1984 novel by Pickles

Queens is a novel, written in 1984 by an author under the apparent pseudonym "Pickles," which describes gay life in London. The author was Stephen Pickles, who at the time was working as an editor at Quartet Books, the publisher of the novel, with responsibility for its Encounters series.

==Style==
The novel is written in a variety of styles:third-person, omniscient narrator, overheard dialogue, and epistolary. In many ways the novel reads like journalism as it mentions numerous real-life bars, pubs, and cruising spots, as well as other less anecdotally gay parts of London. Heaven, the Coleherne, and The Bell on Pentonville Road are just three of the main gay locations mentioned in the novel. In some regards, due to the absurdist tone of the novel's overall narration it could be considered to be written in mockumentary style. The omniscient narrator appears to have a pessimistic and ultimately unamused opinion of the characters described which contributes greatly to the novel's comedic value.

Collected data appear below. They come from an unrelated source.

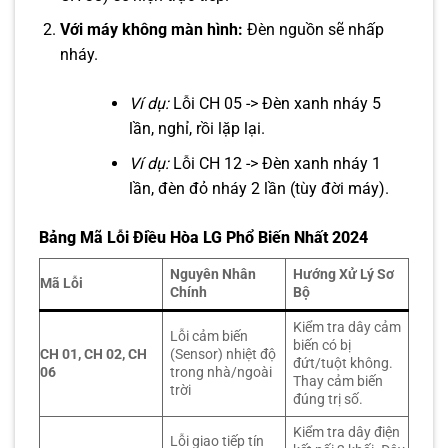
Với máy không màn hình:
Đèn nguồn sẽ nhấp
nháy.
Ví dụ:
Lỗi CH 05 -> Đèn xanh nháy 5
lần, nghỉ, rồi lặp lại.
Ví dụ:
Lỗi CH 12 -> Đèn xanh nháy 1
lần, đèn đỏ nháy 2 lần (tùy đời máy).
Bảng Mã Lỗi Điều Hòa LG Phổ Biến Nhất 2024
Nguyên Nhân
Hướng Xử Lý Sơ
Mã Lỗi
Chính
Bộ
Kiểm tra dây cảm
Lỗi cảm biến
biến có bị
CH 01, CH 02, CH
(Sensor) nhiệt độ
đứt/tuột không.
06
trong nhà/ngoài
Thay cảm biến
trời
đúng trị số.
Kiểm tra dây điện
Lỗi giao tiếp tín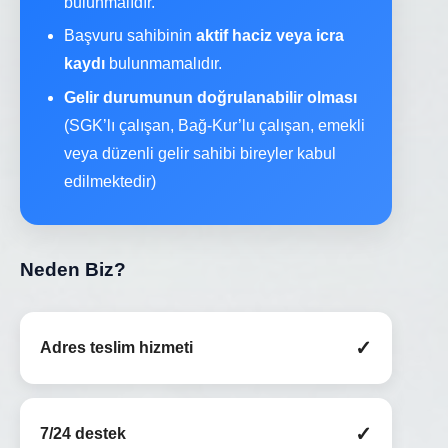
bulunmalıdır.
Başvuru sahibinin
aktif haciz veya icra
kaydı
bulunmamalıdır.
Gelir durumunun doğrulanabilir olması
(SGK’lı çalışan, Bağ-Kur’lu çalışan, emekli
veya düzenli gelir sahibi bireyler kabul
edilmektedir)
Neden Biz?
✓
Adres teslim hizmeti
✓
7/24 destek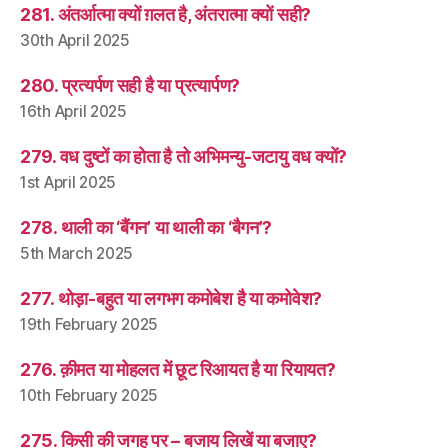
281. अंतर्आत्मा क्यों ग़लत है, अंतरात्मा क्यों सही?
30th April 2025
280. प्रत्यर्पण सही है या प्रत्यार्पण?
16th April 2025
279. वध दुष्टों का होता है तो अभिमन्यु-जटायु वध क्यों?
1st April 2025
278. थाली का ‘बैंगन’ या थाली का ‘बैगन’?
5th March 2025
277. थोड़ा-बहुत या लगभग कमोबेश है या कमोवेश?
19th February 2025
276. क़ीमत या मोहलत में छूट रिआयत है या रियायत?
10th February 2025
275. किसी की जगह पर – बजाय लिखें या बजाए?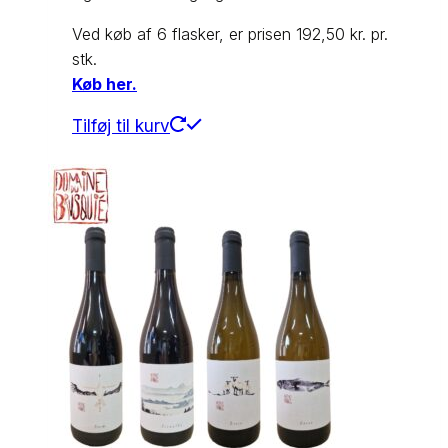
Ved køb af 6 flasker, er prisen 192,50 kr. pr.
stk.
Køb her.
Tilføj til kurv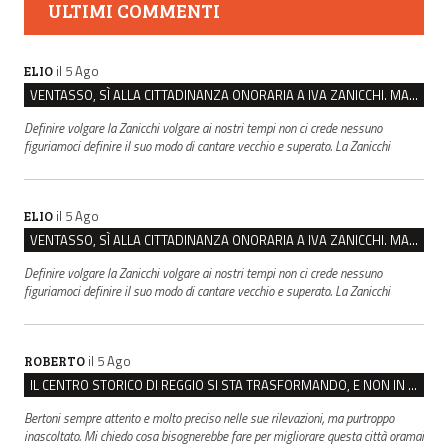
ULTIMI COMMENTI
il 5 Ago
ELIO
VENTASSO, SÌ ALLA CITTADINANZA ONORARIA A IVA ZANICCHI. MA BARGIACCHI: “È DI PESSIMO GUSTO”
Definire volgare la Zanicchi volgare ai nostri tempi non ci crede nessuno
figuriamoci definire il suo modo di cantare vecchio e superato. La Zanicchi
il 5 Ago
ELIO
VENTASSO, SÌ ALLA CITTADINANZA ONORARIA A IVA ZANICCHI. MA BARGIACCHI: “È DI PESSIMO GUSTO”
Definire volgare la Zanicchi volgare ai nostri tempi non ci crede nessuno
figuriamoci definire il suo modo di cantare vecchio e superato. La Zanicchi
il 5 Ago
ROBERTO
IL CENTRO STORICO DI REGGIO SI STA TRASFORMANDO, E NON IN MEGLIO
Bertoni sempre attento e molto preciso nelle sue rilevazioni, ma purtroppo
inascoltato. Mi chiedo cosa bisognerebbe fare per migliorare questa città oramai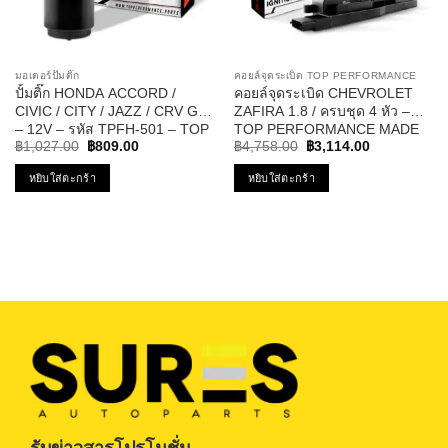
มอเตอร์ปั๊มติ๊ก
คอยล์จุดระเบิด TOP PERFORMANCE
ปั้มติ๊ก HONDA ACCORD /
คอยล์จุดระเบิด CHEVROLET
CIVIC / CITY / JAZZ / CRV G3
ZAFIRA 1.8 / ครบชุด 4 หัว –
– 12V – รหัส TPFH-501 – TOP
TOP PERFORMANCE MADE
Original
Current
Original
Current
PERFORMANCE
IN JAPAN – TPCC-213 – คอยล์
฿
1,027.00
฿
809.00
฿
4,758.00
฿
3,114.00
price
price
price
price
หัวเทียน ซาฟิร่า
was:
is:
was:
is:
หยิบใส่ตะกร้า
หยิบใส่ตะกร้า
฿1,027.00.
฿809.00.
฿4,758.00.
฿3,114.00.
รับข่าวสารโปรโมชั่น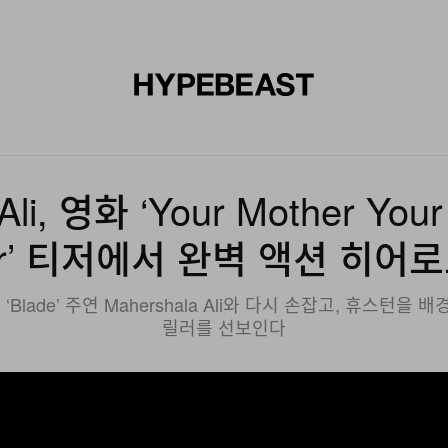
신발
미술
디자인
음악
라이프스타일
브랜드
온라
Ali, 영화 ‘Your Mother Your
er’ 티저에서 완벽 액션 히어
 ‘Blade’ 주연 Mahershala Ali와 다시 손잡고, 휴스턴
릴러를 선보인다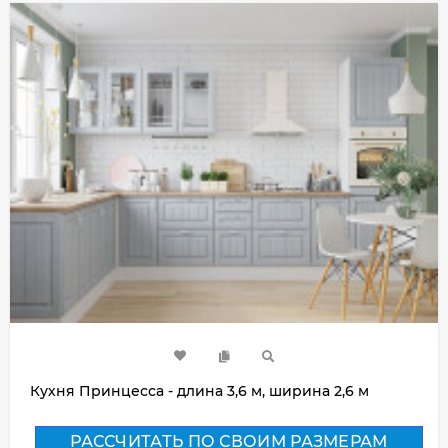
Кухня Принцесса - длина 3,6 м, ширина 2,6 м
РАССЧИТАТЬ ПО СВОИМ РАЗМЕРАМ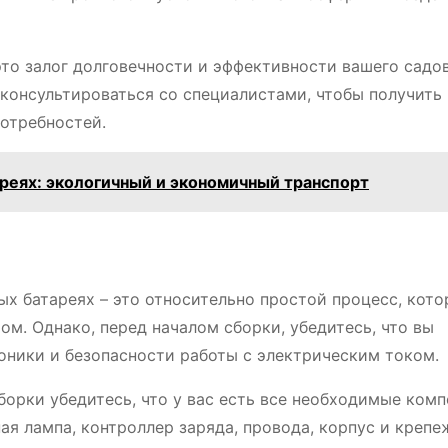
это залог долговечности и эффективности вашего садо
ь консультироваться со специалистами, чтобы получит
отребностей.
реях: экологичный и экономичный транспорт
ых батареях – это относительно простой процесс, кот
. Однако, перед началом сборки, убедитесь, что вы
оники и безопасности работы с электрическим током.
орки убедитесь, что у вас есть все необходимые комп
ая лампа, контроллер заряда, провода, корпус и креп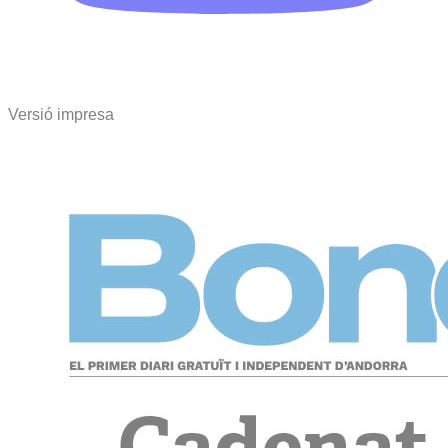
Versió impresa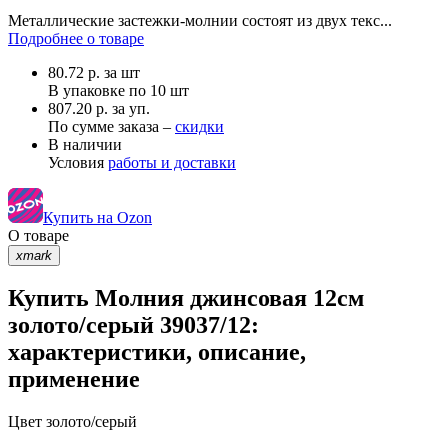
Металлические застежки-молнии состоят из двух текс...
Подробнее о товаре
80.72
р.
за шт
В упаковке по
10 шт
807.20 р. за уп.
По сумме заказа –
скидки
В наличии
Условия
работы и доставки
Купить на Ozon
О товаре
xmark
Купить Молния джинсовая 12см
золото/серый 39037/12:
характеристики, описание,
применение
Цвет
золото/серый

Though the narration is choppy the main focus appears to be that of a specific set of characters that are both overlaid and interlinked in one way or the other. The exact identity of each character requires close observation on the reader's part as most characters are initially introduced under an alias (usually of a female variety) or referred to by the author as what type of "queen" they are. Most of the "queens" mentioned in the novel's exordial phases have their stories elaborated further. Scenes in which their way of conduct and process of thinking is demonstrated in one narrative mode or the other. Some of the "queens" stories feature frequently throughout the story however the only consistent plot line is the epistolary styled narration of a young early twenty something named Ben and his courtship and love affair with an aspiring male model Danny.

==Literary significance and reception==
It was "lambasted by the gay press for its allegedly 'negative' portrayal of London's gay community". Part of the controversy was due to the depiction of characters in the novel. Many are lonely, bored or superficial. The author's own interviews contributed to the controversy, both for his insistence that he needn't present an affirmative picture of gay life in London and also for his unwillingness to publicly come out.

The novel has been described as "a funny, and kind of mean, taxonomy, of gay types in London in the Thatcher years.". Instead of names, the author often refers to characters by their position in gay life: Clone, Opera Queen, Northern Queen, Leather Queen, City Queen, Rent Boy, Insidious Queen. The author also accepts genderfucking names that gay men use for each other: Doris Mavis, Gloria.